Nvidia announces 15 new games coming to GeForce NOW this month

written by Chief Editor

GeForce NOW March 2026: Crimson Desert Leads a Wave of New Cloud Gaming Titles

NVIDIA continues to bolster its GeForce NOW cloud gaming service, adding 15 new titles throughout March 2026. This expansion allows players to stream high-performance games without the require for expensive hardware, accessing their existing game libraries on a variety of devices.

Crimson Desert: The Headline Act

The most anticipated addition is Pearl Abyss’ Crimson Desert, an open-world action-adventure game set in the vast continent of Pywel. Players will explore diverse landscapes – deserts, mountains and more – engaging in quests, character interactions, and a variety of activities. Crimson Desert will support NVIDIA DLSS Super Resolution for GeForce NOW Premium tier users, and DLSS Multi Frame Generation and Ray Reconstruction for Ultimate tier subscribers.
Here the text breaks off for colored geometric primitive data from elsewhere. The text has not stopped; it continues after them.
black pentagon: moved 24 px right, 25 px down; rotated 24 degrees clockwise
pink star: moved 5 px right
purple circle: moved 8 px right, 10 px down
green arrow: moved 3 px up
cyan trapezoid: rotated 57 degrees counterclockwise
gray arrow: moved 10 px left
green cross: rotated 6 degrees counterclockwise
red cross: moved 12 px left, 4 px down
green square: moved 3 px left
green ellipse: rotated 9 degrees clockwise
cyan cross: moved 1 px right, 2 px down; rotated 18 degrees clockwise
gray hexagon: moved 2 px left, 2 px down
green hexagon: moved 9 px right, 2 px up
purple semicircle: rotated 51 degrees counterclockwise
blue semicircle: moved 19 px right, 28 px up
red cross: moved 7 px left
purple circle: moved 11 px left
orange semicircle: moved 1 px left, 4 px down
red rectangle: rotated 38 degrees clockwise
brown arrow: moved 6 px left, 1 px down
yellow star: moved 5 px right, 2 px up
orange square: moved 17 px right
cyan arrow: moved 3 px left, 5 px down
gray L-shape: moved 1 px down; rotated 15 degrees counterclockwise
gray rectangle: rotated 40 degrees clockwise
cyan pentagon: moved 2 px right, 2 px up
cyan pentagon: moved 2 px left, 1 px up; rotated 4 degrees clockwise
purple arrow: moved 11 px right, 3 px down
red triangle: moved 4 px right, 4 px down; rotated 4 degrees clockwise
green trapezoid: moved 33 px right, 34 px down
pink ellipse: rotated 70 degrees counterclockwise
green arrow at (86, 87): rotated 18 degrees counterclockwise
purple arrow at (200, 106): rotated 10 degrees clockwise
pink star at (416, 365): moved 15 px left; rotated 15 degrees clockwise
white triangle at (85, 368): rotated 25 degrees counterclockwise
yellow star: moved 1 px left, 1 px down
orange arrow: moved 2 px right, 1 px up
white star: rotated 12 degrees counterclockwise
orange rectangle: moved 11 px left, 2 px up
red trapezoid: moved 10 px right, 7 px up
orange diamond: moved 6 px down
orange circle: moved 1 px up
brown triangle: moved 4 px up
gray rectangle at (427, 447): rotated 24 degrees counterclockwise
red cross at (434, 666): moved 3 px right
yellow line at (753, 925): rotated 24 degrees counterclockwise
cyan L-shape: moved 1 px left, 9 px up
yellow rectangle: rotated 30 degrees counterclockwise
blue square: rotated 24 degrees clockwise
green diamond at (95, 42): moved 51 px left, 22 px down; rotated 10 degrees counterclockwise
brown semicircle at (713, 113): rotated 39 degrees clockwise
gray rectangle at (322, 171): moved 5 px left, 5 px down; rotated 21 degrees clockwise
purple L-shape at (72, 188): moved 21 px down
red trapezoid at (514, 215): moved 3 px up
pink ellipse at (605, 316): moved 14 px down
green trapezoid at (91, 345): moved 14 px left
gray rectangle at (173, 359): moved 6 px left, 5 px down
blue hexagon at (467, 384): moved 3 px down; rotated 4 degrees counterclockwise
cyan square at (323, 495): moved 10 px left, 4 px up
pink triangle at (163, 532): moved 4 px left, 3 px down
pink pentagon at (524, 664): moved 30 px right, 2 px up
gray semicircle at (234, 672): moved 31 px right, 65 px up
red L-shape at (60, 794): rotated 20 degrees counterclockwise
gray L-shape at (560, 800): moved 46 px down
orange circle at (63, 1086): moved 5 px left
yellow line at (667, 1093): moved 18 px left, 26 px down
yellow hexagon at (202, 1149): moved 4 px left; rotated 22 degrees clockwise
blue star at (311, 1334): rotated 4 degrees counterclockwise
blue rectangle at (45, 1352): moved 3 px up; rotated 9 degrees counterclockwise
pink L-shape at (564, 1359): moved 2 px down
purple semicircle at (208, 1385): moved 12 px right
March’s Full Lineup: A Diverse Selection

The influx of new games isn’t limited to Crimson Desert. GeForce NOW is rolling out titles throughout the month, starting with eight new releases this week:

  • Kingdom Come: Deliverance II (GeForce RTX 5080-ready)
  • Legacy of Kain: Defiance Remastered
  • Esoteric Ebb
  • The Legend of Khiimori (GeForce RTX 5080-ready)
  • Slay the Spire 2
  • Docked
  • Death Stranding Director’s Cut (GeForce RTX 5080-ready)
  • LORT

Further additions scheduled for later in March include:

  • John Carpenter’s Toxic Commando (available March 12, GeForce RTX 5080-ready)
  • Everwind (available March 17)
  • Crimson Desert (available March 19)
  • Screamer (available March 23)
  • Nova Roma (available March 26, available on Game Pass)
  • Legacy of Kain: Ascendance (available March 31)
  • Subliminal (available March 31)

The Rise of Cloud Gaming and RTX 5080 Optimization

NVIDIA’s continued investment in GeForce NOW highlights the growing popularity of cloud gaming. The service allows access to demanding titles like Kingdom Come: Deliverance II and Death Stranding Director’s Cut, optimized for the GeForce RTX 5080, without requiring users to own the hardware themselves. This accessibility is a key driver in the expansion of the gaming market.

Several titles are specifically noted as being “GeForce RTX 5080-ready,” indicating optimized performance on NVIDIA’s latest hardware available through the cloud. This demonstrates NVIDIA’s commitment to delivering a premium gaming experience to GeForce NOW subscribers.

What GeForce NOW Means for Gamers

GeForce NOW offers a compelling alternative to traditional gaming, particularly for those who want to play the latest titles without the upfront cost of a high-end gaming PC. The service supports a wide range of devices, allowing players to game on laptops, desktops, smartphones, and tablets.

Frequently Asked Questions

  • What is GeForce NOW? GeForce NOW is a cloud gaming service that allows you to stream games to your devices without needing to download or install them.
  • What devices are compatible with GeForce NOW? GeForce NOW is compatible with PCs, Macs, smartphones, tablets, and select smart TVs.
  • What is the difference between the GeForce NOW tiers? Different tiers offer varying levels of performance, streaming quality, and session length.
  • Will Death Stranding 2 be available on GeForce NOW? Currently, there is no mention of Death Stranding 2 being available on the service.

Pro Tip: Check the GeForce NOW system requirements to ensure your internet connection meets the recommended specifications for optimal streaming quality.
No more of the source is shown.